Author’s note
Some of the content of this lesson was moved into the introduction to std::string_view lesson (4.18 -- Introduction to std::string_view). As a result, this lesson contains some duplicative content that has not been cleaned up yet. This will be addressed when this chapter is rewritten (soon).
In the previous lesson, we talked about C-style strings, and the dangers of using them. C-style strings are fast, but they’re not as easy to use and as safe as std::string
.
But std::string
(which we covered in lesson 4.17 -- Introduction to std::string), has some of its own downsides, particularly when it comes to const strings.
Consider the following example:
#include <iostream>
#include <string>
int main()
{
char text[]{ "hello" };
std::string str{ text };
std::string more{ str };
std::cout << text << ' ' << str << ' ' << more << '\n';
return 0;
}
As expected, this prints
hello hello hello
Internally, main
copies the string “hello” 3 times, resulting in 4 copies. First, there is the string literal “hello”, which is known at compile-time and stored in the binary. One copy is created when we create the char[]
. The following two std::string
objects create one copy of the string each.
So why does std::string
make a copy of the string used to initialize it? A std::string
provides some useful guarantees about the string data it manages:
- The string data will be valid for as long as the string object is alive, and cleaned up when the string object dies.
- The string’s value can only be modified by the string object.

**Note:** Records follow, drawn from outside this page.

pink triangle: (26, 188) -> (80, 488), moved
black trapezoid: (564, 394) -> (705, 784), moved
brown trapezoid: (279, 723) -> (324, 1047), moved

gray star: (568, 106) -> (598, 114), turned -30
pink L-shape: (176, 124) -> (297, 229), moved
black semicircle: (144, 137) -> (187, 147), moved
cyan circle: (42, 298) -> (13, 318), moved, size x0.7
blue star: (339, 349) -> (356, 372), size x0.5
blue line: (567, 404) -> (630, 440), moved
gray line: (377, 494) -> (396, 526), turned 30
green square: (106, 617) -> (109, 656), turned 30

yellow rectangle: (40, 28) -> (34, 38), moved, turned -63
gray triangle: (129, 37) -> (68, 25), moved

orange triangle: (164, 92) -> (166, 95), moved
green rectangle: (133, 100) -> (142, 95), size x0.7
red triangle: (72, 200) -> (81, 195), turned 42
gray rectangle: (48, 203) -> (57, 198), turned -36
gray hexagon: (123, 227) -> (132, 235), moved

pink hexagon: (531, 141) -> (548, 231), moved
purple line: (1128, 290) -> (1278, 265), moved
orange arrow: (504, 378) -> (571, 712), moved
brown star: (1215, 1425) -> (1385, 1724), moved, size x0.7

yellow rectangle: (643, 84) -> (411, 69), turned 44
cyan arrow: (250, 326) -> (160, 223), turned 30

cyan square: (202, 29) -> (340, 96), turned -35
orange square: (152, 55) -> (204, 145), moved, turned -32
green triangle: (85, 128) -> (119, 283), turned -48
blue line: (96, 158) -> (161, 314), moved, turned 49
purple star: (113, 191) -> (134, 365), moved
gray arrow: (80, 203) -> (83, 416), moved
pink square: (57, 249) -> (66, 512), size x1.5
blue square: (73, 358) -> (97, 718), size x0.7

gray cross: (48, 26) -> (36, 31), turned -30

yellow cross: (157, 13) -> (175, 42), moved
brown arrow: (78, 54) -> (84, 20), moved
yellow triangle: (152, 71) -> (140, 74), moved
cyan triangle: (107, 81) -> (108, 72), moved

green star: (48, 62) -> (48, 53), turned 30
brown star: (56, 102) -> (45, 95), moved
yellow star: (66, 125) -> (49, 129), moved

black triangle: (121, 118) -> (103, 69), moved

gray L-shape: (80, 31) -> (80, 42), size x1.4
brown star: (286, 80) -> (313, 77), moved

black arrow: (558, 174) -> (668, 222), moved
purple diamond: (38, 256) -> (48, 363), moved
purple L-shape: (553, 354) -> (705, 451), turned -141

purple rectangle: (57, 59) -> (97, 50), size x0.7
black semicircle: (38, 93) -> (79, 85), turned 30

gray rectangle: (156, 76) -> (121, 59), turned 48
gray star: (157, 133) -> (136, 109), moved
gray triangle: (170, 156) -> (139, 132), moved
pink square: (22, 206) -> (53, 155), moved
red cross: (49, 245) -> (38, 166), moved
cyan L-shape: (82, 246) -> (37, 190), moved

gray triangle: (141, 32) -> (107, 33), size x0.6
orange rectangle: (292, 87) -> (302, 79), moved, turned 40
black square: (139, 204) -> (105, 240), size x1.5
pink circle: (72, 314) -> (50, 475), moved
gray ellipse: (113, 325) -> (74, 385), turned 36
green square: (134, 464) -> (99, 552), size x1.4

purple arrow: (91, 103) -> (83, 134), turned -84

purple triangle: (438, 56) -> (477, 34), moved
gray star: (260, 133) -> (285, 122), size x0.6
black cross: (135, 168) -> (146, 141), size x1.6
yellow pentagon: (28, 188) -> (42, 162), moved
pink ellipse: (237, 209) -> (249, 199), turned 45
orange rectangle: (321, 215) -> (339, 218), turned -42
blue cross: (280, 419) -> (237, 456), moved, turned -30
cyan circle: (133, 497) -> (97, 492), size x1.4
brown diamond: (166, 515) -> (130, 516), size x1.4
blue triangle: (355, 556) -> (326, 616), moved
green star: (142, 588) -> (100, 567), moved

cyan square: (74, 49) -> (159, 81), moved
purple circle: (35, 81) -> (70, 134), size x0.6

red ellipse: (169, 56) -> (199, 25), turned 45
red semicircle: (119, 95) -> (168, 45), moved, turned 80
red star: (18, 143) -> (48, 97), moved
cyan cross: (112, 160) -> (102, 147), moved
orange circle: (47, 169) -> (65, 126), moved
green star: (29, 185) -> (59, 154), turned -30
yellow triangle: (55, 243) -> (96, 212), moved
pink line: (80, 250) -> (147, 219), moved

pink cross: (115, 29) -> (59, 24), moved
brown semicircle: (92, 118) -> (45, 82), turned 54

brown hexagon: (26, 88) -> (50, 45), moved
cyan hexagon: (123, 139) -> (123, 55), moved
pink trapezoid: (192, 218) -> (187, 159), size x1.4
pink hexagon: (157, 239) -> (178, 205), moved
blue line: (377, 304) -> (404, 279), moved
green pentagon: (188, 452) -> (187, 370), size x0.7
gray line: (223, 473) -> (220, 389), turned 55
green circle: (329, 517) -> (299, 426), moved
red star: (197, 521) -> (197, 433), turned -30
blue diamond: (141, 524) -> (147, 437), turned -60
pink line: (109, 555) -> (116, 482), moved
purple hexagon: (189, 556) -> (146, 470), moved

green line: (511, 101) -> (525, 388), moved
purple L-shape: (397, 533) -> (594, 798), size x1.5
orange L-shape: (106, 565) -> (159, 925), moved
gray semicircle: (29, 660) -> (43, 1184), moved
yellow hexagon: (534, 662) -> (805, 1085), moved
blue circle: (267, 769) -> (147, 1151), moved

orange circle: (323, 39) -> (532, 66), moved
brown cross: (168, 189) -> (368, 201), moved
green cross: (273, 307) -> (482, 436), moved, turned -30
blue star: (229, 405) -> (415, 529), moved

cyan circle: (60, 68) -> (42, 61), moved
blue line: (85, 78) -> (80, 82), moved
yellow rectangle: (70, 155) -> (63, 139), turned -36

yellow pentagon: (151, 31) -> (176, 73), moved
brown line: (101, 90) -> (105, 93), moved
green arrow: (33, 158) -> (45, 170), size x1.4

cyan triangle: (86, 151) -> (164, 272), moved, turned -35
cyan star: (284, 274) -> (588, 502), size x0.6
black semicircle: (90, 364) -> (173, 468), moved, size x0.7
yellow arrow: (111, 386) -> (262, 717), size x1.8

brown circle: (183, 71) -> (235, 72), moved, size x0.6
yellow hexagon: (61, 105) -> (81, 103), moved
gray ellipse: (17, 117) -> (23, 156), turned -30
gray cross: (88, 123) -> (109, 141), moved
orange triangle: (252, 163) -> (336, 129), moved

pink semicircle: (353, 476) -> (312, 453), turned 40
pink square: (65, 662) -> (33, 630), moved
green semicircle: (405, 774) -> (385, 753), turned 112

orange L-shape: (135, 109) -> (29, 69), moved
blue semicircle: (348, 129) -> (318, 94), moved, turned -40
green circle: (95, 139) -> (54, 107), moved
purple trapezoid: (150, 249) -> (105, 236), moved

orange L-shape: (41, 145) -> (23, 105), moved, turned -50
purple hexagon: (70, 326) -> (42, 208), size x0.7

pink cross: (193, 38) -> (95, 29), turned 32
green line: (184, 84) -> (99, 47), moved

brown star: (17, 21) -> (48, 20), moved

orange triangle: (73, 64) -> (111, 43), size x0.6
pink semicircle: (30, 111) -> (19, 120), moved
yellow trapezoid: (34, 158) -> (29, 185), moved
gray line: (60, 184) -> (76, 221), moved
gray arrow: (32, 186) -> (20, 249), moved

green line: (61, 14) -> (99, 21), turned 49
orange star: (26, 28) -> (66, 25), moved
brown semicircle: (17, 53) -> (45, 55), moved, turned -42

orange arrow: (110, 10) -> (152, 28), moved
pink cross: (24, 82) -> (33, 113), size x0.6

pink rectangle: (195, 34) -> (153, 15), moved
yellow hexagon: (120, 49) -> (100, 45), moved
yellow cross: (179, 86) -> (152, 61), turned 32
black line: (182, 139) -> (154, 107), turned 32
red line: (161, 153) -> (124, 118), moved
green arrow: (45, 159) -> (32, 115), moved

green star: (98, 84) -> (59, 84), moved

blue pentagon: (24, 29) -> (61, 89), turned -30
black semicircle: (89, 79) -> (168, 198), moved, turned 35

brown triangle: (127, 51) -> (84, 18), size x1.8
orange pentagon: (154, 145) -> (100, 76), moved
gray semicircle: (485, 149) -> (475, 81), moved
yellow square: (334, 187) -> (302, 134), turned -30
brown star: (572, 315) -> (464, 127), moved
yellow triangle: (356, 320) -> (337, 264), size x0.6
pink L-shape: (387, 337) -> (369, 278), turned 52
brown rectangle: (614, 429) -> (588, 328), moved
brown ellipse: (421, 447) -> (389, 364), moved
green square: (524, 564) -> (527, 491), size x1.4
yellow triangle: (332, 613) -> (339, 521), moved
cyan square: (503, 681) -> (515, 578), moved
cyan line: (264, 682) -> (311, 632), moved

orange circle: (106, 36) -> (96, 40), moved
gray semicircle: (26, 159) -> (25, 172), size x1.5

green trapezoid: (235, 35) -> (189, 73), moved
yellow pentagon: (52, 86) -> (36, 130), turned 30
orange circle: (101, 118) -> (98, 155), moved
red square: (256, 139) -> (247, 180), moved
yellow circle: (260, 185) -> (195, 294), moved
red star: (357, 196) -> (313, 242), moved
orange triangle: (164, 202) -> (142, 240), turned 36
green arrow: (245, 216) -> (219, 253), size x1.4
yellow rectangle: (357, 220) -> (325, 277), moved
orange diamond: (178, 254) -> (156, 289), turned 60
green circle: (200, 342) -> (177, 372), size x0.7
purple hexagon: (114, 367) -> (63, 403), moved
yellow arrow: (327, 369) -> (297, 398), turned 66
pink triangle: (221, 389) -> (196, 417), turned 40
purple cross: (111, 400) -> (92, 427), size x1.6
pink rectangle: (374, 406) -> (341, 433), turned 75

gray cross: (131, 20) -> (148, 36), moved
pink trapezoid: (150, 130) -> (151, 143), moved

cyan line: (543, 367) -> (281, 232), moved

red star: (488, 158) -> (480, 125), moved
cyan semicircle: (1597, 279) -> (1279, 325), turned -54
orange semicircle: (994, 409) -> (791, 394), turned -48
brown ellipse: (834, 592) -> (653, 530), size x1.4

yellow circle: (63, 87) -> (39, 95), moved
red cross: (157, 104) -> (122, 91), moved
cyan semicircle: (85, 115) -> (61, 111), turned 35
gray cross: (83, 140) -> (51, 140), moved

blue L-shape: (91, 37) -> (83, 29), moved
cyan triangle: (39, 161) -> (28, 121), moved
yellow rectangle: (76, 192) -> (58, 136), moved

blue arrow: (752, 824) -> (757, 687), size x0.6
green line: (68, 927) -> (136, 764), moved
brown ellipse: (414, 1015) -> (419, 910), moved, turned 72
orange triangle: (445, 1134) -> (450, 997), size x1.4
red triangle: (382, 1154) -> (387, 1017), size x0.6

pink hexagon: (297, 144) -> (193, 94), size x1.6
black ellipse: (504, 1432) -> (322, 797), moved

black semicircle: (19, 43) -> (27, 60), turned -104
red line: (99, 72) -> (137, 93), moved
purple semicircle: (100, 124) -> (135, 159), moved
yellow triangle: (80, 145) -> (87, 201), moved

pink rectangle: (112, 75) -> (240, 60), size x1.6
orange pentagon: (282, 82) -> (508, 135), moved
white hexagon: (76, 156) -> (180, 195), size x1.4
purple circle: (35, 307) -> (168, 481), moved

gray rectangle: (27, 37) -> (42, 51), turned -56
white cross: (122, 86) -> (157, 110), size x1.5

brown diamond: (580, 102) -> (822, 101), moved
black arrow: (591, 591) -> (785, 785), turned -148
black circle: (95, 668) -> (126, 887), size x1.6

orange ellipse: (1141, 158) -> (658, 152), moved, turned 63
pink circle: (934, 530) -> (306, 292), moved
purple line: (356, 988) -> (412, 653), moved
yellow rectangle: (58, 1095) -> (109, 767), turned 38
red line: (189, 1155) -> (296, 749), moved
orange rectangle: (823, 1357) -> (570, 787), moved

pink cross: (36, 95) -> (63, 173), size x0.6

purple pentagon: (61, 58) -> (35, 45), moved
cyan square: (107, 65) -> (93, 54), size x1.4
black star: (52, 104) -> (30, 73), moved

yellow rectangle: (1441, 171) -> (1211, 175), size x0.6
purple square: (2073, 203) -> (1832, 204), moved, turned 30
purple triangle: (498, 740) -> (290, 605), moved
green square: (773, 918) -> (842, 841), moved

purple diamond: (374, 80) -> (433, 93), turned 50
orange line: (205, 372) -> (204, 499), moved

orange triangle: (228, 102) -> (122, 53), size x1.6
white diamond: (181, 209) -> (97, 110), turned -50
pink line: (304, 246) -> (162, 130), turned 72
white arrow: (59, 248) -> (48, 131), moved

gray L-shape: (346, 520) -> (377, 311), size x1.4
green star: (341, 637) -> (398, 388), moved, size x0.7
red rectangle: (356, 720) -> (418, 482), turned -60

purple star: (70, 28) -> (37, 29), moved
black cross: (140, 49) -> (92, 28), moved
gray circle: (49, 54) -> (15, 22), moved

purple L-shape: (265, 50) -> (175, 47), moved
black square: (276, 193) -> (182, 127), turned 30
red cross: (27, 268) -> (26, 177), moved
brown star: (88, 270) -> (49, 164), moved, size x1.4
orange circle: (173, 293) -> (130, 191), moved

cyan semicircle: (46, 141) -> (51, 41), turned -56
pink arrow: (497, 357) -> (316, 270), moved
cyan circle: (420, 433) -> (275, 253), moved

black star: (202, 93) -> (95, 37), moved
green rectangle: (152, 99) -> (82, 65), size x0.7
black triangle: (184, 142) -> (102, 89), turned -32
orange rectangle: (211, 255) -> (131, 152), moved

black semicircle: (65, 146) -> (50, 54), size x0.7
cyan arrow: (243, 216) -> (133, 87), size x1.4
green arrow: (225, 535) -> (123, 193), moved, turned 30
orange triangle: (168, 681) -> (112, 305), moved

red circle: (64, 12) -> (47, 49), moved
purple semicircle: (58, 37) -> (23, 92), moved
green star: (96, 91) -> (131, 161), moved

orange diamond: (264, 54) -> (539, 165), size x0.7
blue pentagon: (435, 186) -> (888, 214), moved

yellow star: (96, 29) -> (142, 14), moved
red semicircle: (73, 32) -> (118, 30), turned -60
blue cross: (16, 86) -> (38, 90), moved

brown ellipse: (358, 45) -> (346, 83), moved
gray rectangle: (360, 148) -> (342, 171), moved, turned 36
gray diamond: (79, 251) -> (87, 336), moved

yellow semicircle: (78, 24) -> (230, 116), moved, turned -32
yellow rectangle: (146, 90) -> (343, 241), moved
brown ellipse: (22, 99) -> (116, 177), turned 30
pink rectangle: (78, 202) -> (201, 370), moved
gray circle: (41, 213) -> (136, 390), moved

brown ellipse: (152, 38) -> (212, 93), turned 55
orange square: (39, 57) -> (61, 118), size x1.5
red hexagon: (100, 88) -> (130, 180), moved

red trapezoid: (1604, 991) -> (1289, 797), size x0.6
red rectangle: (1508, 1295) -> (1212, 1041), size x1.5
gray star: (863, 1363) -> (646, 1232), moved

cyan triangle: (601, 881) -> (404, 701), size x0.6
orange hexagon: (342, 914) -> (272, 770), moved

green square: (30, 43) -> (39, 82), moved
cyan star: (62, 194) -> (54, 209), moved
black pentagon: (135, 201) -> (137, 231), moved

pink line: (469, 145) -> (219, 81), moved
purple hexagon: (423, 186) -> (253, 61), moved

- The string’s value can be modified without affecting other objects (for non-const strings).
A std::string
object has no control over what kind of string is used to initialize it (that is the caller’s responsibility) -- the caller could destroy or modify the initialization string immediately after the std::string
object is initialized. Post-initialization, the string object can not rely on the initializer in any way, otherwise the above guarantees could be violated.
By making a copy of the initialization string (that only it has access to), the string object can ensure that the value and lifetime of the string data is independent from other objects (including the initialization string).
However, in some cases, we don’t need these benefits (particularly for const std::string
objects, which can’t modify their value). Consider the case where we know a std::string
won’t outlive it’s initialization string, and that the initialization string won’t be modified. In such cases, we’re paying a high cost (making a copy of the initialization string) for benefits we don’t need (independence from the initialization string).
Introducing std::string_view
Consider a window in your house, looking at a car sitting on the street. You can look through the window and see the car, but you can’t touch or move the car. Your window just provides a view to the car, which is a completely separate object.
C++17 introduces another way of using strings, std::string_view
, which lives in the <string_view> header.
Unlike std::string
, which keeps its own copy of the string, std::string_view
provides a view of a string that is defined elsewhere.
We can re-write the above code to use std::string_view
by replacing every std::string
and C-style string
with std::string_view
.
#include <iostream>
#include <string_view>
int main()
{
std::string_view text{ "hello" }; // view the text "hello", which is stored in the binary
std::string_view str{ text }; // view of the same "hello"
std::string_view more{ str }; // view of the same "hello"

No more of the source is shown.